For each entry below, copy the text exactly and leave out any picture.

Extracted page text data:
------
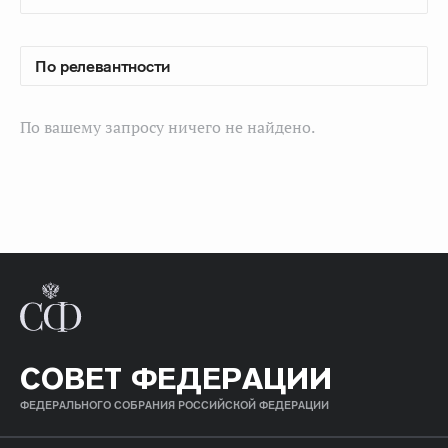
По вашему запросу ничего не найдено.
СОВЕТ ФЕДЕРАЦИИ
ФЕДЕРАЛЬНОГО СОБРАНИЯ РОССИЙСКОЙ ФЕДЕРАЦИИ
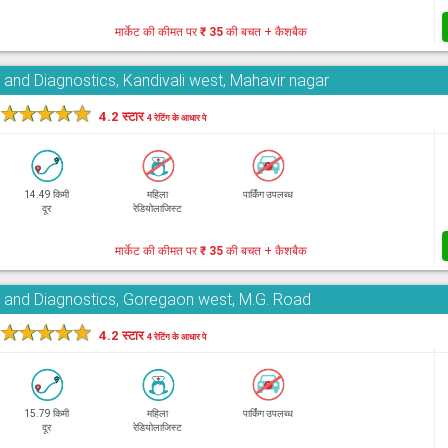
मार्केट की कीमत पर
₹ 35
की बचत + कैशबैक
 and Diagnostics, Kandivali west, Mahavir nagar
★
★
★
★
★
4.2 स्टार
4 रेटिंग के आधार पे
14.49 किमी
महिला
पार्किंग उपलब्ध
दूर
रेडियोलाजिस्ट
मार्केट की कीमत पर
₹ 35
की बचत + कैशबैक
e and Diagnostics, Goregaon west, M.G. Road
★
★
★
★
★
4.2 स्टार
4 रेटिंग के आधार पे
15.79 किमी
महिला
पार्किंग उपलब्ध
दूर
रेडियोलाजिस्ट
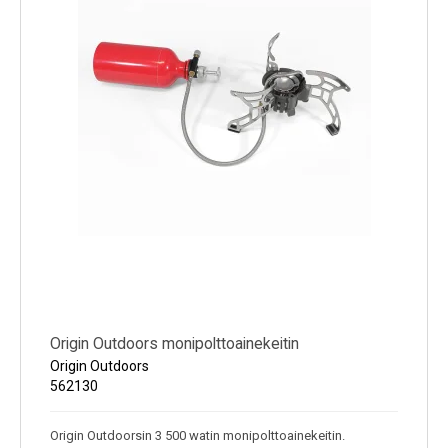
Origin Outdoors monipolttoainekeitin
Origin Outdoors
562130
Origin Outdoorsin 3 500 watin monipolttoainekeitin.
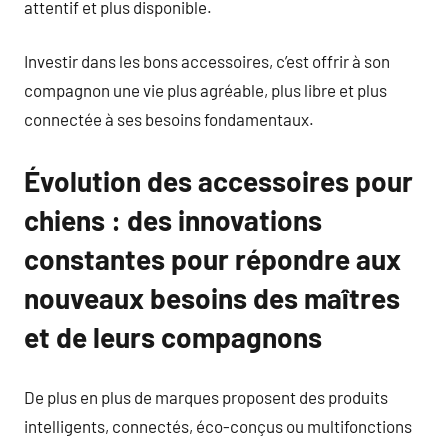
attentif et plus disponible.
Investir dans les bons accessoires, c’est offrir à son
compagnon une vie plus agréable, plus libre et plus
connectée à ses besoins fondamentaux.
Évolution des accessoires pour
chiens : des innovations
constantes pour répondre aux
nouveaux besoins des maîtres
et de leurs compagnons
De plus en plus de marques proposent des produits
intelligents, connectés, éco-conçus ou multifonctions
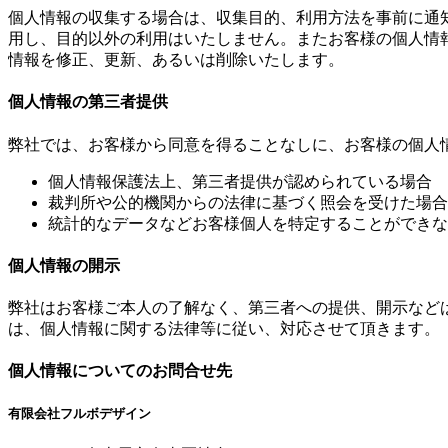
個人情報の収集する場合は、収集目的、利用方法を事前に通
用し、目的以外の利用はいたしません。またお客様の個人情
情報を修正、更新、あるいは削除いたします。
個人情報の第三者提供
弊社では、お客様から同意を得ることなしに、お客様の個人
個人情報保護法上、第三者提供が認められている場合
裁判所や公的機関からの法律に基づく照会を受けた場合
統計的なデータなどお客様個人を特定することができな
個人情報の開示
弊社はお客様ご本人の了解なく、第三者への提供、開示など
は、個人情報に関する法律等に従い、対応させて頂きます。
個人情報についてのお問合せ先
有限会社フルボデザイン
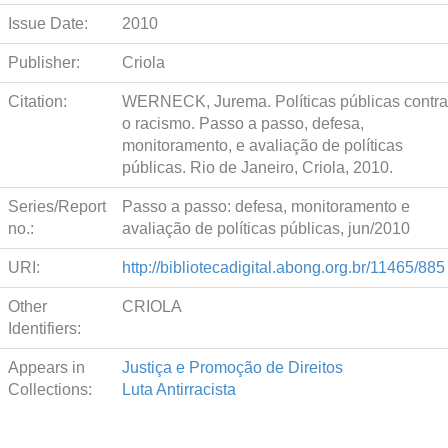
Issue Date:
2010
Publisher:
Criola
Citation:
WERNECK, Jurema. Políticas públicas contra
o racismo. Passo a passo, defesa,
monitoramento, e avaliação de políticas
públicas. Rio de Janeiro, Criola, 2010.
Series/Report
Passo a passo: defesa, monitoramento e
no.:
avaliação de políticas públicas, jun/2010
URI:
http://bibliotecadigital.abong.org.br/11465/885
Other
CRIOLA
Identifiers:
Appears in
Justiça e Promoção de Direitos
Collections:
Luta Antirracista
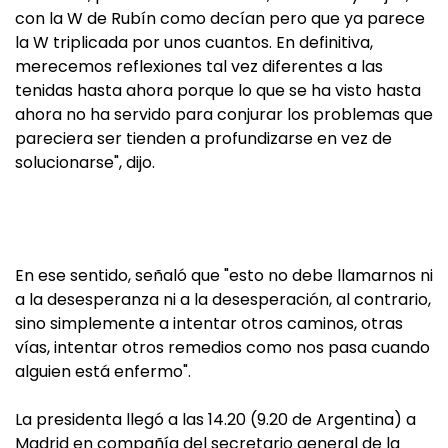
con la W de Rubín como decían pero que ya parece
la W triplicada por unos cuantos. En definitiva,
merecemos reflexiones tal vez diferentes a las
tenidas hasta ahora porque lo que se ha visto hasta
ahora no ha servido para conjurar los problemas que
pareciera ser tienden a profundizarse en vez de
solucionarse", dijo.
En ese sentido, señaló que "esto no debe llamarnos ni
a la desesperanza ni a la desesperación, al contrario,
sino simplemente a intentar otros caminos, otras
vías, intentar otros remedios como nos pasa cuando
alguien está enfermo".
La presidenta llegó a las 14.20 (9.20 de Argentina) a
Madrid en compañía del secretario general de la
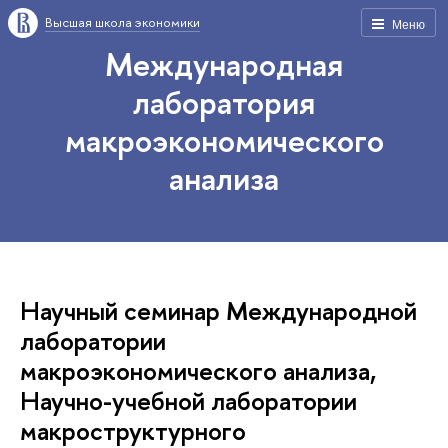
Высшая школа экономики
Меню
Международная
лаборатория
макроэкономического
анализа
Научный семинар Международной
лаборатории
макроэкономического анализа,
Научно-учебной лаборатории
макроструктурного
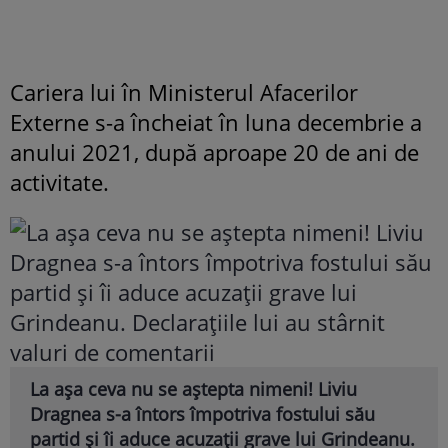
Cariera lui în Ministerul Afacerilor
Externe s-a încheiat în luna decembrie a
anului 2021, după aproape 20 de ani de
activitate.
La așa ceva nu se aștepta nimeni! Liviu
Dragnea s-a întors împotriva fostului său
partid și îi aduce acuzații grave lui Grindeanu.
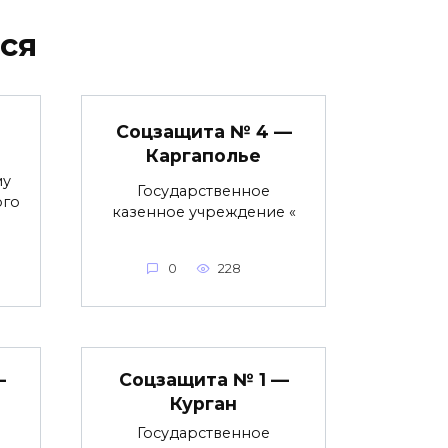
ся
Соцзащита № 4 —
Каргаполье
му
Государственное
ого
казенное учреждение «
0
228
—
Соцзащита № 1 —
Курган
Государственное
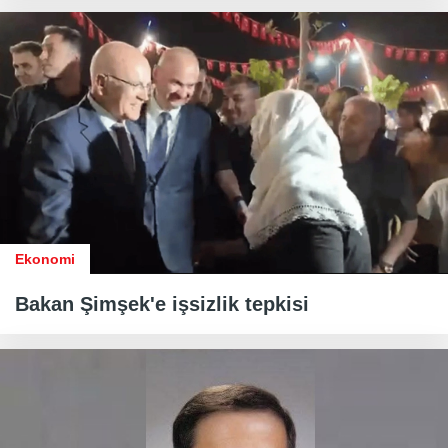
Ekonomi
Bakan Şimşek'e işsizlik tepkisi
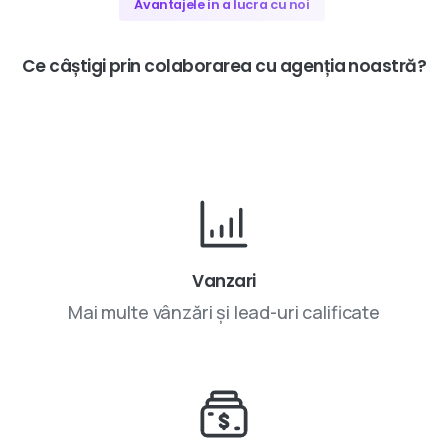
Avantajele in a lucra cu noi
Ce
câștigi
prin
colaborarea
cu
agenția
noastră?
Vanzari
Mai multe vânzări și lead-uri calificate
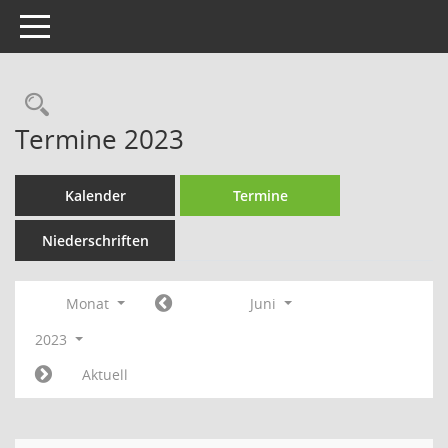
Toggle navigation
Rechercheauswahl
Termine 2023
Kalender
Termine
Niederschriften
Monat
Juni
2023
Aktuell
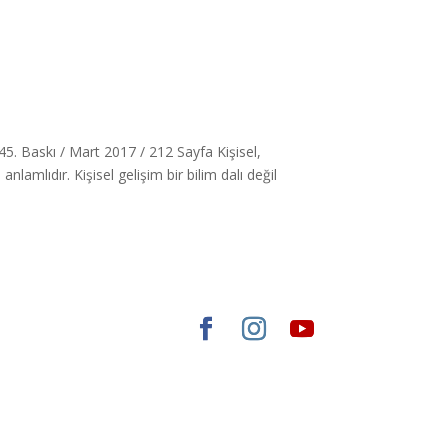
. Baskı / Mart 2017 / 212 Sayfa Kişisel,
amlıdır. Kişisel gelişim bir bilim dalı değil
------
Output below:
По вашему запросу ничего не найдено.
СОВЕТ ФЕДЕРАЦИИ
ФЕДЕРАЛЬНОГО СОБРАНИЯ РОССИЙСКОЙ ФЕДЕРАЦИИ
मार्केट की कीमत पर
₹ 35
की बचत + कैशबैक
 and Diagnostics, Kandivali west, Mahavir nagar
★
★
★
★
★
4.2 स्टार
4 रेटिंग के आधार पे
14.49 किमी
महिला
पार्किंग उपलब्ध
दूर
रेडियोलाजिस्ट
मार्केट की कीमत पर
₹ 35
की बचत + कैशबैक
e and Diagnostics, Goregaon west, M.G. Road
★
★
★
★
★
4.2 स्टार
4 रेटिंग के आधार पे
15.79 किमी
महिला
पार्किंग उपलब्ध
दूर
रेडियोलाजिस्ट
Origin Outdoors monipolttoainekeitin
Origin Outdoors
562130
Origin Outdoorsin 3 500 watin monipolttoainekeitin.
attentif et plus disponible.
Investir dans les bons accessoires, c’est offrir à son
compagnon une vie plus agréable, plus libre et plus
connectée à ses besoins fondamentaux.
Évolution des accessoires pour
chiens : des innovations
constantes pour répondre aux
nouveaux besoins des maîtres
et de leurs compagnons
De plus en plus de marques proposent des produits
intelligents, connectés, éco-conçus ou multifonctions
個人情報の収集する場合は、収集目的、利用方法を事前に通
用し、目的以外の利用はいたしません。またお客様の個人情
情報を修正、更新、あるいは削除いたします。
個人情報の第三者提供
弊社では、お客様から同意を得ることなしに、お客様の個人
個人情報保護法上、第三者提供が認められている場合
裁判所や公的機関からの法律に基づく照会を受けた場合
統計的なデータなどお客様個人を特定することができな
個人情報の開示
弊社はお客様ご本人の了解なく、第三者への提供、開示など
は、個人情報に関する法律等に従い、対応させて頂きます。
個人情報についてのお問合せ先
有限会社フルボデザイン
Issue Date:
2010
Publisher:
Criola
Citation:
WERNECK, Jurema. Políticas públicas contra
o racismo. Passo a passo, defesa,
monitoramento, e avaliação de políticas
públicas. Rio de Janeiro, Criola, 2010.
Series/Report
Passo a passo: defesa, monitoramento e
no.:
avaliação de políticas públicas, jun/2010
URI:
http://bibliotecadigital.abong.org.br/11465/885
Other
CRIOLA
Identifiers:
Appears in
Justiça e Promoção de Direitos
Collections:
Luta Antirracista
con la W de Rubín como decían pero que ya parece
la W triplicada por unos cuantos. En definitiva,
merecemos reflexiones tal vez diferentes a las
tenidas hasta ahora porque lo que se ha visto hasta
ahora no ha servido para conjurar los problemas que
pareciera ser tienden a profundizarse en vez de
solucionarse", dijo.
En ese sentido, señaló que "esto no debe llamarnos ni
a la desesperanza ni a la desesperación, al contrario,
sino simplemente a intentar otros caminos, otras
vías, intentar otros remedios como nos pasa cuando
alguien está enfermo".
La presidenta llegó a las 14.20 (9.20 de Argentina) a
Madrid en compañía del secretario general de la
Высшая школа экономики
Меню
Международная
лаборатория
макроэкономического
анализа
Научный семинар Международной
лаборатории
макроэкономического анализа,
Научно-учебной лаборатории
макроструктурного
Cariera lui în Ministerul Afacerilor
Externe s-a încheiat în luna decembrie a
anului 2021, după aproape 20 de ani de
activitate.
La așa ceva nu se aștepta nimeni! Liviu
Dragnea s-a întors împotriva fostului său
partid și îi aduce acuzații grave lui Grindeanu.
ся
Соцзащита № 4 —
Каргаполье
му
Государственное
ого
казенное учреждение «
0
228
—
Соцзащита № 1 —
Курган
Государственное
Ekonomi
Bakan Şimşek'e işsizlik tepkisi
Avantajele in a lucra cu noi
Ce
câștigi
prin
colaborarea
cu
agenția
noastră?
Vanzari
Mai multe vânzări și lead-uri calificate
Toggle navigation
Rechercheauswahl
Termine 2023
Kalender
Termine
Niederschriften
Monat
Juni
2023
Aktuell
. Baskı / Mart 2017 / 212 Sayfa Kişisel,
amlıdır. Kişisel gelişim bir bilim dalı değil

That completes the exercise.